By: Isha Das
Dogecoin, the popular meme coin, is facing significant volatility following recent statements by Federal Reserve Chair Jerome Powell, who remarked that inflation forecasts have "fallen apart." These comments have led to a heightened state of uncertainty across the cryptocurrency market, with Dogecoin being one of the most affected digital assets.
According to recent data, Dogecoin's trading volume surged past $6.5 billion in the last 24 hours, representing a 57% increase. This spike in activity coincided with liquidations exceeding $31 million. Of these liquidations, $25 million came from long positions, highlighting traders' optimism before the sudden downturn. Such a swift change in sentiment came as Powell's comments cast a shadow over risk assets including cryptocurrencies.
Analysts have observed that Dogecoin's recent tumble, dipping more than 5% within the same period, aligns with the broader market malaise. The coin's decline started from levels above $0.400, plummeted below $0.3550, and even touched the lows of $0.320. Coinciding with Bitcoin’s downturn, the meme coin’s dip underscores the interconnected nature of the cryptocurrency market. Data from CoinMarketCap illustrates this downtrend, with Dogecoin currently trading around $0.36.
Despite the bearish environment depicted by bearish technical indicators and macroeconomic uncertainty, some analysts suggest resilience in the crypto. Kevin Capital, a crypto analyst, expresses a moderately optimistic outlook, believing that Dogecoin's price correction will recover. However, he also emphasizes its correlation with Bitcoin, suggesting that Dogecoin's fate largely rests on Bitcoin's ability to rebound. With the Bitcoin price also experiencing a downturn, Dogecoin’s rebound may need to wait for a broader market recovery or a move above significant resistance levels.

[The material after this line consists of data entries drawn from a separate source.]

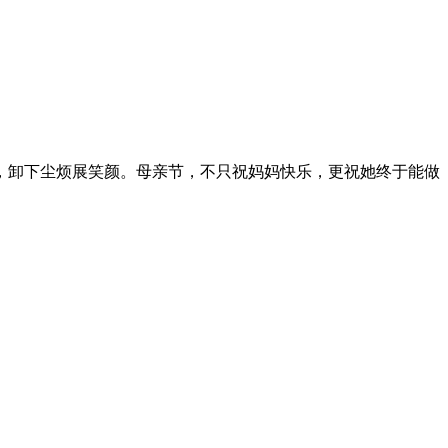
，卸下尘烦展笑颜。母亲节，不只祝妈妈快乐，更祝她终于能做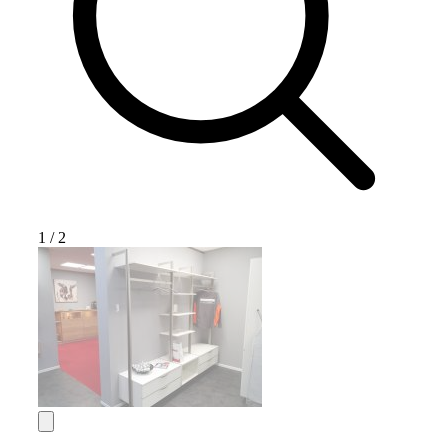
1
/
2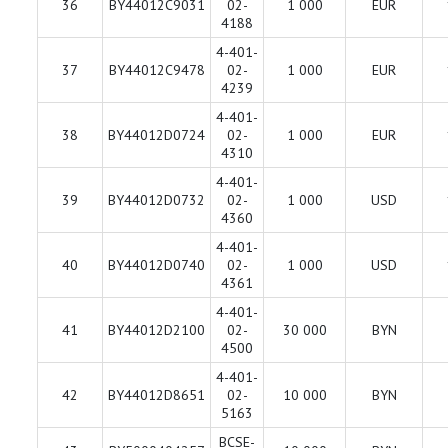
36
BY44012C9031
02-
1 000
EUR
4188
4-401-
37
BY44012C9478
02-
1 000
EUR
4239
4-401-
38
BY44012D0724
02-
1 000
EUR
4310
4-401-
39
BY44012D0732
02-
1 000
USD
4360
4-401-
40
BY44012D0740
02-
1 000
USD
4361
4-401-
41
BY44012D2100
02-
30 000
BYN
4500
4-401-
42
BY44012D8651
02-
10 000
BYN
5163
BCSE-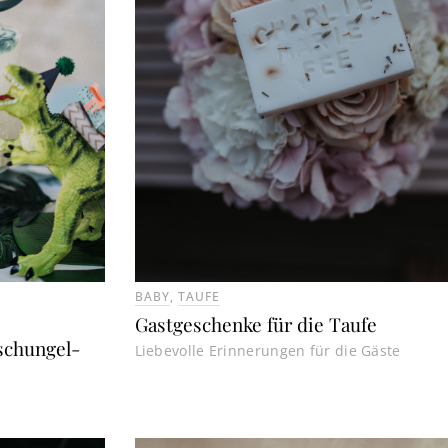
BABY
,
TAUFE
Gastgeschenke für die Taufe
schungel-
Liebevolle Erinnerungen für die Gäste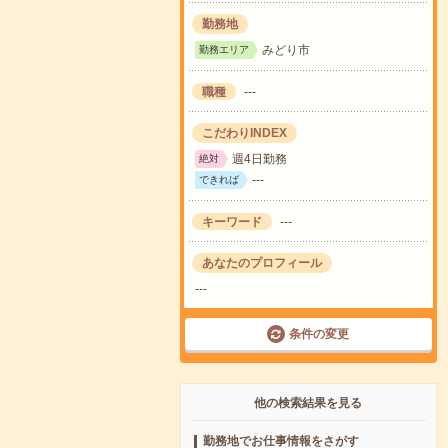
勤務地
みどり市
勤務エリア
職種
---
こだわりINDEX
週4日勤務
絶対
---
できれば
キーワード
---
あなたのプロフィール
---
条件の変更
他の検索結果を見る
勤務地でお仕事情報をさがす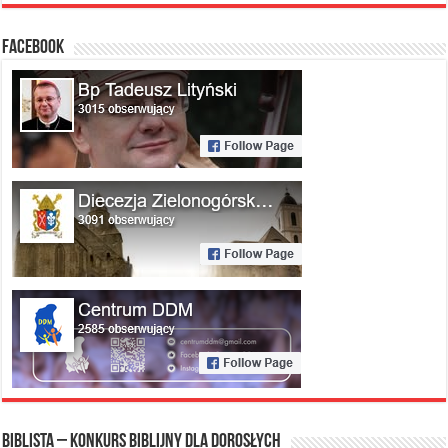
FACEBOOK
Biblista – konkurs biblijny dla dorosłych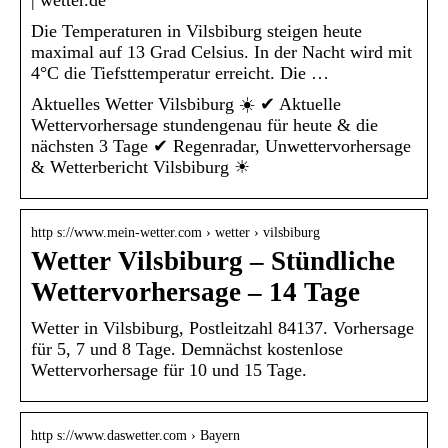
Die Temperaturen in Vilsbiburg steigen heute
maximal auf 13 Grad Celsius. In der Nacht wird mit
4°C die Tiefsttemperatur erreicht. Die …
Aktuelles Wetter Vilsbiburg ☀️ ✔ Aktuelle
Wettervorhersage stundengenau für heute & die
nächsten 3 Tage ✔ Regenradar, Unwettervorhersage
& Wetterbericht Vilsbiburg ☀
http s://www.mein-wetter.com › wetter › vilsbiburg
Wetter Vilsbiburg – Stündliche
Wettervorhersage – 14 Tage
Wetter in Vilsbiburg, Postleitzahl 84137. Vorhersage
für 5, 7 und 8 Tage. Demnächst kostenlose
Wettervorhersage für 10 und 15 Tage.
http s://www.daswetter.com › Bayern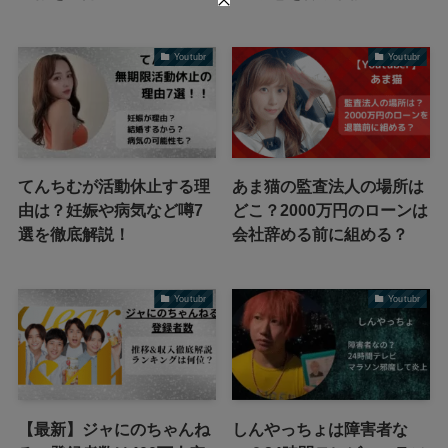
Youtubr
Youtubr
てんちむが活動休止する理
あま猫の監査法人の場所は
由は？妊娠や病気など噂7
どこ？2000万円のローンは
選を徹底解説！
会社辞める前に組める？
Youtubr
Youtubr
【最新】ジャにのちゃんね
しんやっちょは障害者な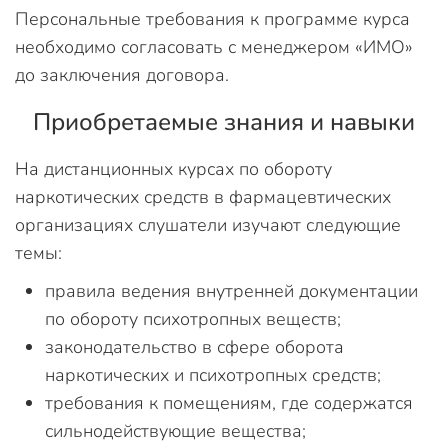
Персональные требования к программе курса
необходимо согласовать с менеджером «ИМО»
до заключения договора.
Приобретаемые знания и навыки
На дистанционных курсах по обороту
наркотических средств в фармацевтических
организациях слушатели изучают следующие
темы:
правила ведения внутренней документации
по обороту психотропных веществ;
законодательство в сфере оборота
наркотических и психотропных средств;
требования к помещениям, где содержатся
сильнодействующие вещества;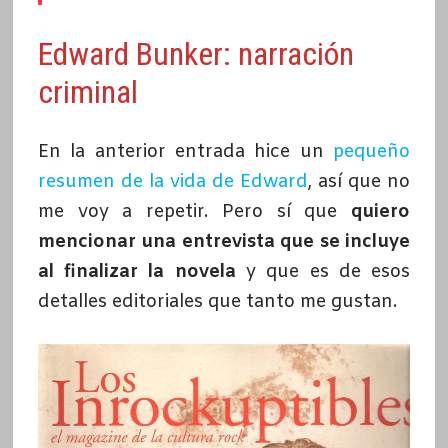
Edward Bunker: narración
criminal
En la anterior entrada hice un
pequeño
resumen de la vida de Edward
, así que no
me voy a repetir. Pero sí que
quiero
mencionar una entrevista que se incluye
al finalizar la novela
y que es de esos
detalles editoriales que tanto me gustan.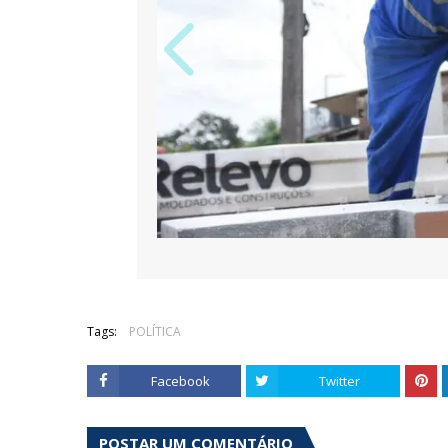
Tags:
POLÍTICA
Facebook
Twitter
POSTAR UM COMENTÁRIO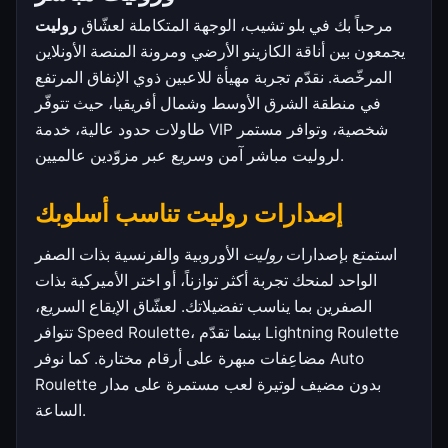
مرحباً بك في بلو تشيب، الوجهة المتكاملة لعشّاق
روليت
يجمعون بين أناقة الكازينو الأرضي ومرونة المنصة الأونلاين
المرخّصة. نقدّم تجربة مهيأة للاعبين ذوي الإنفاق المرتفع
في منطقة الشرق الأوسط وشمال أفريقيا، حيث تتوفّر
طاولات حدود عالية، خدمة VIP شخصية، وتوافر مستمر
لروليت مباشر آمن وسريع عبر مزوّدين عالميين.
إصدارات روليت تناسب أسلوبك
استمتع بإصدارات
روليت
الأوروبية والفرنسية بذات الصفر
الواحد لمنحك تجربة أكثر توازناً، أو اختر الأميركية بذات
الصفرين بما يناسب تفضيلاتك. لعشّاق الإيقاع السريع،
تتوافر Speed Roulette، بينما تقدّم Lightning Roulette
مضاعِفات مبهرة على أرقام مختارة. كما نوفر Auto
Roulette بدون مضيف لوتيرة لعب مستمرة على مدار
الساعة.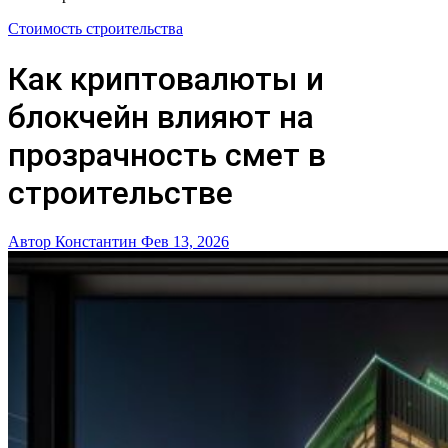
Стоимость строительства
Как криптовалюты и
блокчейн влияют на
прозрачность смет в
строительстве
Автор Константин
Фев 13, 2026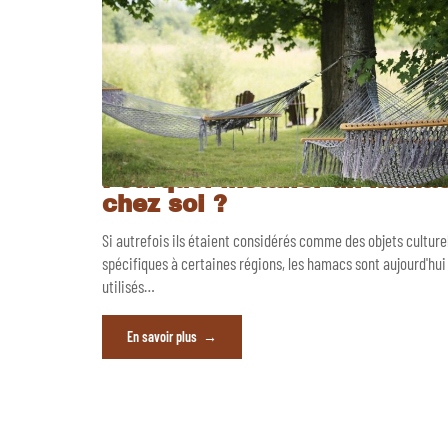
Pourquoi installer un hama
chez soi ?
Si autrefois ils étaient considérés comme des objets culturel
spécifiques à certaines régions, les hamacs sont aujourd'hui
utilisés
…
En savoir plus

Crypto experts advise caution as increased volatility at this point in the market cycle is not unusual. Nevertheless, market sentiment around Dogecoin remains fragile with some traders reportedly looking to exit their positions. This has sparked a wave of bearish sentiment, leading analysts to recommend holding steady and waiting for longer-term gains, rather than reacting to short-term price fluctuations.